Erlan didn’t wait, and ran, much faster than either of the Conn brothers would be able to move in their alt-forms. He made his way through the palace in a seemingly random way towards the exit he wanted. The smell of smoke became prevalent the further he went. Lark joined him in moving through the palace. Where Erlan ran, she floated alongside him.

“You changed quick,” Erlan exclaimed.

“I was wearing most of it already under that insufferable dress that if I have my way, I’m never wearing again.”

“You always say that, but you still find a way to wear one.”

“I already burned it. If I want a dress, I’ll just have to find someone to wear one for me.”

“Got a plan?”


“Is it you setting everything on fire?”

“No.” Lark used her fire power on anything they passed that was flammable. “Okay, Yes. I’m gonna set everything on fire.”

“What about all this art?” Erlan commented on the many pieces hanging on the walls Lark torched as they went by.

“I hate it. It’s all horrid.” Lark said matter of factly.

The two reached the exit they wanted. Leaving the Palace, they found no guards waiting for them in the plaza they had exited into. Smoke already rose from various parts of the palace ground. The two moved past the fountain, and onto the stairway of the one hundred and eight.

“Do you want me to destroy it?”


“Come on, I know how you hate your statue. You remind me every time we go this way.

“Yeah. I do hate it, but the answer is no.”

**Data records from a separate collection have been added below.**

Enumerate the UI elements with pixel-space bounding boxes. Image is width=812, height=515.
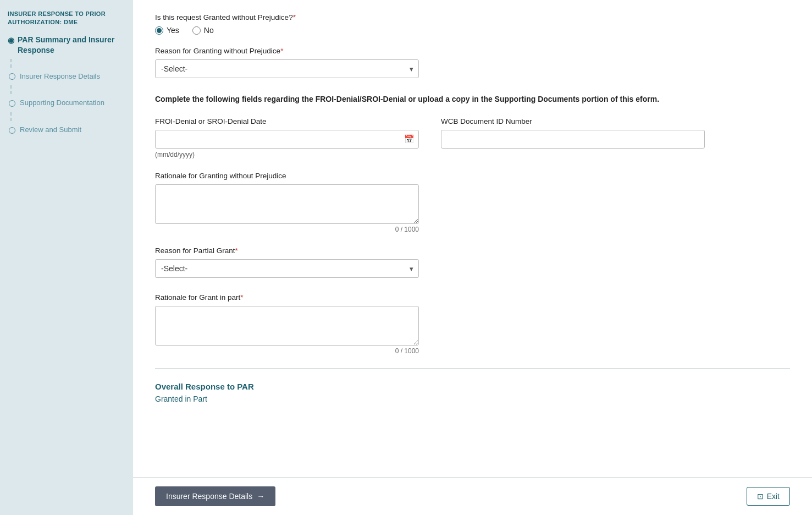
sidebar: INSURER RESPONSE TO PRIOR AUTHORIZATION:… [0, 0, 133, 515]
circle-icon-3 [9, 127, 15, 134]
notice-text: Complete the following fields regarding … [155, 94, 694, 105]
overall-response-section: Overall Response to PAR Granted in Part [155, 382, 790, 403]
section-divider [155, 368, 790, 369]
reason-granting-field: Reason for Granting without Prejudice* -… [155, 47, 790, 78]
grant-in-part-wrapper: Rationale for Grant in part* 0 / 1000 [155, 293, 790, 355]
reason-granting-select[interactable]: -Select- [155, 59, 419, 78]
sidebar-item-supporting-documentation[interactable]: Supporting Documentation [8, 94, 125, 112]
granted-without-prejudice-label: Is this request Granted without Prejudic… [155, 13, 790, 21]
sidebar-nav-label-1: Insurer Response Details [20, 72, 100, 81]
froi-denial-input-wrapper: 📅 [155, 130, 419, 149]
rationale-granting-textarea[interactable] [155, 184, 419, 224]
froi-denial-input[interactable] [155, 130, 419, 149]
reason-granting-label: Reason for Granting without Prejudice* [155, 47, 790, 55]
radio-yes-option[interactable]: Yes [155, 26, 179, 35]
granted-without-prejudice-field: Is this request Granted without Prejudic… [155, 13, 790, 35]
froi-denial-col: FROI-Denial or SROI-Denial Date 📅 (mm/dd… [155, 117, 419, 158]
rationale-granting-char-count: 0 / 1000 [155, 226, 419, 233]
exit-icon: ⊡ [757, 492, 764, 501]
grant-in-part-textarea[interactable] [155, 306, 419, 346]
partial-grant-select-wrapper: -Select- ▾ [155, 259, 419, 278]
radio-yes-label: Yes [167, 26, 179, 35]
next-button[interactable]: Insurer Response Details → [155, 486, 275, 506]
partial-grant-reason-label: Reason for Partial Grant* [155, 246, 790, 255]
grant-in-part-char-count: 0 / 1000 [155, 347, 419, 355]
active-item-icon: ◉ [8, 35, 14, 46]
wcb-doc-label: WCB Document ID Number [441, 117, 705, 125]
circle-icon-2 [9, 100, 15, 107]
rationale-granting-wrapper: Rationale for Granting without Prejudice… [155, 172, 790, 233]
date-wcb-row: FROI-Denial or SROI-Denial Date 📅 (mm/dd… [155, 117, 790, 158]
overall-response-label: Overall Response to PAR [155, 382, 790, 391]
footer-bar: Insurer Response Details → ⊡ Exit [133, 477, 812, 515]
exit-button[interactable]: ⊡ Exit [747, 487, 790, 506]
sidebar-item-insurer-response-details[interactable]: Insurer Response Details [8, 68, 125, 86]
sidebar-connector-2 [10, 85, 125, 94]
wcb-doc-col: WCB Document ID Number [441, 117, 705, 149]
main-content: Is this request Granted without Prejudic… [133, 0, 812, 515]
next-arrow-icon: → [257, 492, 264, 501]
froi-denial-label: FROI-Denial or SROI-Denial Date [155, 117, 419, 125]
sidebar-nav-label-3: Review and Submit [20, 125, 81, 135]
sidebar-active-label: PAR Summary and Insurer Response [18, 35, 125, 56]
sidebar-active-item: ◉ PAR Summary and Insurer Response [8, 35, 125, 56]
froi-denial-hint: (mm/dd/yyyy) [155, 151, 419, 158]
grant-in-part-label: Rationale for Grant in part* [155, 293, 790, 302]
rationale-granting-label: Rationale for Granting without Prejudice [155, 172, 790, 180]
sidebar-header: INSURER RESPONSE TO PRIOR AUTHORIZATION:… [8, 10, 125, 27]
exit-label: Exit [767, 492, 780, 501]
radio-no-option[interactable]: No [192, 26, 214, 35]
radio-yes-input[interactable] [155, 26, 163, 35]
next-button-label: Insurer Response Details [166, 492, 252, 501]
sidebar-nav-label-2: Supporting Documentation [20, 98, 104, 108]
form-area: Is this request Granted without Prejudic… [133, 0, 812, 477]
reason-granting-select-wrapper: -Select- ▾ [155, 59, 419, 78]
radio-no-input[interactable] [192, 26, 201, 35]
radio-no-label: No [204, 26, 214, 35]
sidebar-connector-3 [10, 112, 125, 121]
circle-icon-1 [9, 73, 15, 80]
granted-radio-group: Yes No [155, 26, 790, 35]
partial-grant-select[interactable]: -Select- [155, 259, 419, 278]
sidebar-connector-1 [10, 59, 125, 68]
overall-response-value: Granted in Part [155, 395, 790, 403]
sidebar-item-review-submit[interactable]: Review and Submit [8, 121, 125, 139]
wcb-doc-input[interactable] [441, 130, 705, 149]
partial-grant-reason-field: Reason for Partial Grant* -Select- ▾ [155, 246, 790, 278]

The two made it to the bottom of the stairs and past Erlan’s likeness minus his trademark mustache he’d long cultivated since coming to the fringe. Lark and Erlan made their way through the top terrace to the next one. Here there were guards but unlike any of the rest in the palace, they were forbidden from leaving their position. They stood around a large round stone of a different material than what was used to construct the rest of the old city. It was long worn with weathering, but still had markings of swirls and whirls carved into its surface. The locals called it the moonstone.

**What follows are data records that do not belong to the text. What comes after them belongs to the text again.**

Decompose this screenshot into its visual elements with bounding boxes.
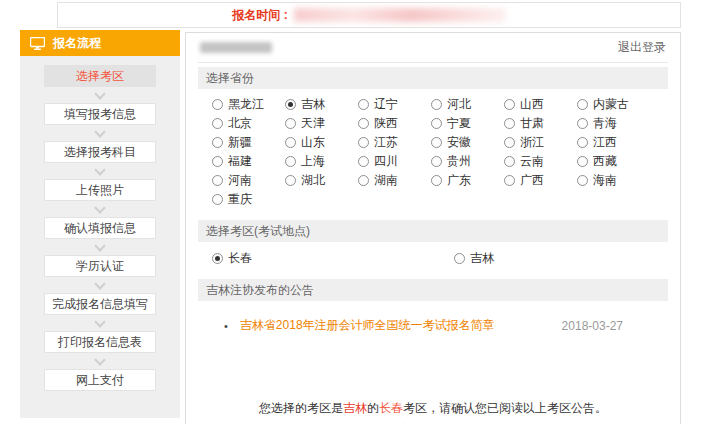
province-label: 山东 — [301, 134, 325, 151]
registration-time-redacted-value — [294, 8, 506, 22]
province-option-27[interactable]: 湖南 — [358, 174, 431, 186]
radio-icon[interactable] — [212, 156, 223, 167]
province-option-12[interactable]: 青海 — [577, 117, 650, 129]
province-option-7[interactable]: 北京 — [212, 117, 285, 129]
radio-icon[interactable] — [431, 175, 442, 186]
radio-icon[interactable] — [212, 137, 223, 148]
province-option-28[interactable]: 广东 — [431, 174, 504, 186]
monitor-icon — [30, 37, 45, 50]
radio-icon[interactable] — [358, 175, 369, 186]
province-label: 福建 — [228, 153, 252, 170]
radio-icon[interactable] — [431, 118, 442, 129]
radio-icon[interactable] — [504, 175, 515, 186]
chevron-down-icon — [94, 316, 105, 327]
panel-header: 退出登录 — [198, 33, 668, 63]
confirm-suffix: 考区，请确认您已阅读以上考区公告。 — [403, 401, 607, 415]
province-option-6[interactable]: 内蒙古 — [577, 98, 650, 110]
logout-link[interactable]: 退出登录 — [618, 39, 666, 56]
radio-icon[interactable] — [577, 99, 588, 110]
province-option-25[interactable]: 河南 — [212, 174, 285, 186]
exam-area-label: 长春 — [228, 250, 252, 267]
province-option-26[interactable]: 湖北 — [285, 174, 358, 186]
radio-icon[interactable] — [358, 118, 369, 129]
exam-area-option-1[interactable]: 长春 — [212, 252, 454, 264]
province-label: 江苏 — [374, 134, 398, 151]
province-label: 浙江 — [520, 134, 544, 151]
radio-icon[interactable] — [431, 156, 442, 167]
province-option-18[interactable]: 江西 — [577, 136, 650, 148]
radio-icon[interactable] — [577, 118, 588, 129]
radio-icon[interactable] — [285, 118, 296, 129]
radio-icon[interactable] — [285, 156, 296, 167]
province-option-19[interactable]: 福建 — [212, 155, 285, 167]
radio-icon[interactable] — [504, 137, 515, 148]
province-label: 陕西 — [374, 115, 398, 132]
province-option-17[interactable]: 浙江 — [504, 136, 577, 148]
sidebar-step-print-registration-form[interactable]: 打印报名信息表 — [44, 331, 156, 353]
sidebar-step-fill-registration-info[interactable]: 填写报考信息 — [44, 103, 156, 125]
radio-icon[interactable] — [212, 118, 223, 129]
province-option-1[interactable]: 黑龙江 — [212, 98, 285, 110]
radio-icon[interactable] — [212, 194, 223, 205]
username-redacted — [200, 42, 272, 53]
chevron-down-icon — [94, 240, 105, 251]
radio-icon[interactable] — [358, 99, 369, 110]
province-option-23[interactable]: 云南 — [504, 155, 577, 167]
sidebar-step-education-certification[interactable]: 学历认证 — [44, 255, 156, 277]
province-option-24[interactable]: 西藏 — [577, 155, 650, 167]
province-option-29[interactable]: 广西 — [504, 174, 577, 186]
notice-date: 2018-03-27 — [562, 319, 623, 333]
province-option-4[interactable]: 河北 — [431, 98, 504, 110]
notice-link[interactable]: 吉林省2018年注册会计师全国统一考试报名简章 — [240, 317, 495, 334]
radio-icon[interactable] — [577, 156, 588, 167]
radio-icon[interactable] — [212, 175, 223, 186]
province-option-16[interactable]: 安徽 — [431, 136, 504, 148]
province-option-13[interactable]: 新疆 — [212, 136, 285, 148]
province-option-10[interactable]: 宁夏 — [431, 117, 504, 129]
radio-icon[interactable] — [504, 99, 515, 110]
province-label: 辽宁 — [374, 96, 398, 113]
province-option-21[interactable]: 四川 — [358, 155, 431, 167]
radio-icon[interactable] — [358, 137, 369, 148]
radio-icon[interactable] — [285, 99, 296, 110]
province-option-20[interactable]: 上海 — [285, 155, 358, 167]
province-option-2[interactable]: 吉林 — [285, 98, 358, 110]
sidebar-step-complete-registration-info[interactable]: 完成报名信息填写 — [44, 293, 156, 315]
province-option-31[interactable]: 重庆 — [212, 193, 285, 205]
radio-icon[interactable] — [577, 137, 588, 148]
province-label: 四川 — [374, 153, 398, 170]
radio-icon[interactable] — [358, 156, 369, 167]
province-label: 山西 — [520, 96, 544, 113]
province-option-30[interactable]: 海南 — [577, 174, 650, 186]
province-option-15[interactable]: 江苏 — [358, 136, 431, 148]
chevron-down-icon — [94, 126, 105, 137]
radio-icon[interactable] — [212, 99, 223, 110]
province-option-22[interactable]: 贵州 — [431, 155, 504, 167]
province-option-8[interactable]: 天津 — [285, 117, 358, 129]
radio-icon[interactable] — [431, 137, 442, 148]
radio-icon[interactable] — [504, 118, 515, 129]
radio-icon[interactable] — [285, 175, 296, 186]
exam-area-option-2[interactable]: 吉林 — [454, 252, 668, 264]
province-label: 黑龙江 — [228, 96, 264, 113]
province-option-11[interactable]: 甘肃 — [504, 117, 577, 129]
radio-icon[interactable] — [212, 253, 223, 264]
radio-icon[interactable] — [504, 156, 515, 167]
province-option-9[interactable]: 陕西 — [358, 117, 431, 129]
sidebar-step-online-payment[interactable]: 网上支付 — [44, 369, 156, 391]
radio-icon[interactable] — [454, 253, 465, 264]
sidebar-step-select-exam-subjects[interactable]: 选择报考科目 — [44, 141, 156, 163]
notice-item-1: •吉林省2018年注册会计师全国统一考试报名简章2018-03-27 — [224, 317, 668, 334]
registration-time-bar: 报名时间 : — [57, 2, 681, 28]
province-label: 西藏 — [593, 153, 617, 170]
sidebar-step-confirm-filled-info[interactable]: 确认填报信息 — [44, 217, 156, 239]
radio-icon[interactable] — [285, 137, 296, 148]
sidebar-step-upload-photo[interactable]: 上传照片 — [44, 179, 156, 201]
sidebar-step-select-exam-area[interactable]: 选择考区 — [44, 65, 156, 87]
province-option-14[interactable]: 山东 — [285, 136, 358, 148]
radio-icon[interactable] — [577, 175, 588, 186]
province-option-5[interactable]: 山西 — [504, 98, 577, 110]
radio-icon[interactable] — [431, 99, 442, 110]
province-option-3[interactable]: 辽宁 — [358, 98, 431, 110]
province-label: 湖北 — [301, 172, 325, 189]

Lark and Erlan rushed past the guards to the center of the moonstone. He along with a few select people on Arsan knew what its true use was, and only within the last three years had it been turned back. Erlan grabbed Lark’s hand and held on tight. The guards looked on in confusion, not having encountered anyone doing this before.

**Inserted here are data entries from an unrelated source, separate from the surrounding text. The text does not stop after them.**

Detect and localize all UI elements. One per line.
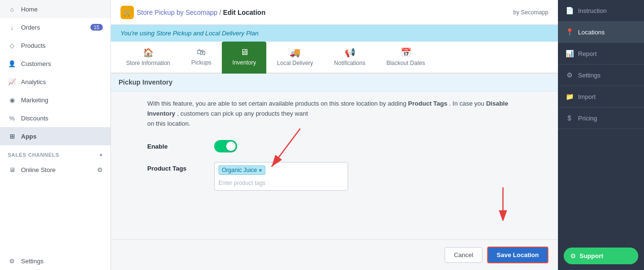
plan-banner: You're using Store Pickup and Local Deli…: [111, 25, 558, 42]
description: With this feature, you are able to set c…: [119, 99, 550, 129]
section-header: Pickup Inventory: [111, 74, 558, 91]
home-icon: ⌂: [8, 5, 16, 13]
enable-row: Enable: [119, 140, 550, 152]
product-tags-row: Product Tags Organic Juice ×: [119, 162, 550, 191]
right-sidebar: 📄 Instruction 📍 Locations 📊 Report ⚙ Set…: [558, 0, 644, 270]
product-tags-field[interactable]: Organic Juice ×: [214, 162, 348, 191]
local-delivery-icon: 🚚: [290, 47, 300, 58]
sidebar-item-online-store[interactable]: 🖥 Online Store ⚙: [0, 161, 110, 179]
sidebar-item-marketing[interactable]: ◉ Marketing: [0, 91, 110, 109]
report-icon: 📊: [566, 50, 573, 57]
footer-bar: Cancel Save Location: [111, 239, 558, 270]
pricing-icon: $: [566, 114, 573, 122]
store-info-icon: 🏠: [143, 47, 153, 58]
product-tags-label: Product Tags: [147, 162, 205, 172]
sidebar-item-settings[interactable]: ⚙ Settings: [0, 252, 110, 270]
orders-icon: ↓: [8, 23, 16, 32]
tab-inventory[interactable]: 🖥 Inventory: [222, 42, 266, 74]
sidebar-item-orders[interactable]: ↓ Orders 15: [0, 18, 110, 36]
remove-tag-button[interactable]: ×: [259, 167, 262, 173]
sidebar-item-products[interactable]: ◇ Products: [0, 36, 110, 54]
right-settings-icon: ⚙: [566, 71, 573, 79]
analytics-icon: 📈: [8, 77, 16, 86]
blackout-dates-icon: 📅: [401, 47, 411, 58]
cancel-button[interactable]: Cancel: [445, 247, 482, 263]
support-button[interactable]: ⊙ Support: [564, 248, 638, 264]
app-icon: 🛒: [120, 6, 134, 19]
inventory-icon: 🖥: [240, 47, 249, 57]
left-sidebar: ⌂ Home ↓ Orders 15 ◇ Products 👤 Customer…: [0, 0, 111, 270]
save-location-button[interactable]: Save Location: [487, 247, 548, 263]
tabs-container: 🏠 Store Information 🛍 Pickups 🖥 Inventor…: [111, 42, 558, 74]
tab-pickups[interactable]: 🛍 Pickups: [181, 42, 222, 74]
right-sidebar-item-report[interactable]: 📊 Report: [558, 43, 644, 65]
enable-toggle[interactable]: [214, 140, 237, 152]
inventory-content: Pickup Inventory With this feature, you …: [111, 74, 558, 208]
instruction-icon: 📄: [566, 7, 573, 14]
main-content: 🛒 Store Pickup by Secomapp / Edit Locati…: [111, 0, 558, 270]
topbar: 🛒 Store Pickup by Secomapp / Edit Locati…: [111, 0, 558, 25]
sidebar-item-customers[interactable]: 👤 Customers: [0, 54, 110, 73]
sidebar-item-discounts[interactable]: % Discounts: [0, 109, 110, 127]
tab-notifications[interactable]: 📢 Notifications: [324, 42, 376, 74]
orders-badge: 15: [90, 24, 103, 31]
right-sidebar-item-instruction[interactable]: 📄 Instruction: [558, 0, 644, 22]
tab-store-information[interactable]: 🏠 Store Information: [116, 42, 181, 74]
tag-input[interactable]: [218, 180, 344, 186]
locations-icon: 📍: [566, 28, 573, 36]
sidebar-item-home[interactable]: ⌂ Home: [0, 0, 110, 18]
customers-icon: 👤: [8, 59, 16, 68]
marketing-icon: ◉: [8, 96, 16, 104]
online-store-settings-icon[interactable]: ⚙: [97, 166, 103, 173]
save-arrow-annotation: [496, 187, 510, 222]
right-sidebar-spacer: [558, 129, 644, 242]
right-sidebar-item-import[interactable]: 📁 Import: [558, 86, 644, 108]
tab-blackout-dates[interactable]: 📅 Blackout Dates: [376, 42, 436, 74]
settings-icon: ⚙: [8, 257, 16, 265]
apps-icon: ⊞: [8, 132, 16, 140]
sales-channels-section: SALES CHANNELS +: [0, 145, 110, 161]
right-sidebar-item-locations[interactable]: 📍 Locations: [558, 22, 644, 43]
sidebar-item-analytics[interactable]: 📈 Analytics: [0, 73, 110, 91]
notifications-icon: 📢: [345, 47, 355, 58]
organic-juice-tag: Organic Juice ×: [218, 165, 265, 175]
products-icon: ◇: [8, 41, 16, 50]
online-store-icon: 🖥: [8, 165, 16, 174]
topbar-by-label: by Secomapp: [513, 9, 548, 16]
import-icon: 📁: [566, 93, 573, 100]
content-area: You're using Store Pickup and Local Deli…: [111, 25, 558, 239]
sidebar-item-apps[interactable]: ⊞ Apps: [0, 127, 110, 145]
right-sidebar-item-pricing[interactable]: $ Pricing: [558, 108, 644, 129]
discounts-icon: %: [8, 114, 16, 122]
right-sidebar-item-settings[interactable]: ⚙ Settings: [558, 65, 644, 86]
support-icon: ⊙: [570, 252, 576, 259]
breadcrumb: Store Pickup by Secomapp / Edit Location: [137, 9, 265, 16]
enable-label: Enable: [147, 140, 205, 150]
tab-local-delivery[interactable]: 🚚 Local Delivery: [266, 42, 323, 74]
pickups-icon: 🛍: [197, 47, 206, 57]
add-sales-channel-button[interactable]: +: [99, 152, 103, 158]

Erlan mouthed one word. “Kallis.”

To the guard's point of view, Erlan and Lark blinked out of existence. For Erlan and Lark, their perception of reality broke down to spinning rainbow before coming back.

The two found themselves in a different place under the same sky, but at night. They’d traveled nearly halfway around the world in the blink of an eye to another stone similar to the one those in the empire had labeled the moonstone. Several torches had been placed around the stone in the ruins to illuminate this bridge node. Their light flickered over the several uniformed men who had their weapons out, aiming at the two new arrivals.

“Lieutenant Simond,” Erlan called out to one, recognizing him. Erlan hadn’t known the man from Earth long, but he’d made it a point to get to know those from there he worked with. Erlan had decided that rather than have locals on Arsan guard this bridge node, he’d have men from another world guard it. Men who wouldn’t give the sites secret location away.

“It’s a friendly, men. Stand down. Sir, What are you doing here?” The men did as Simond ordered.

“Lieutenant Simond, The Vindrik Empire has openly turned against us. Send a dispatch to all other nodes and alert them.”

“Yes Sir,” Simond said. “You’re not hurt are you?”

“We’re both fine,” Lark volunteered.

“Good, I’ll get those men sent.” Lieutenant Simond started directing his men on what to say and dispatch them.

Erlan and Lark moved off the bridge node. “You’re definitely not in good graces with your father.”

“Ah, he can shove off,” Lark said. “He’s made his choice. We’ll deal with him.”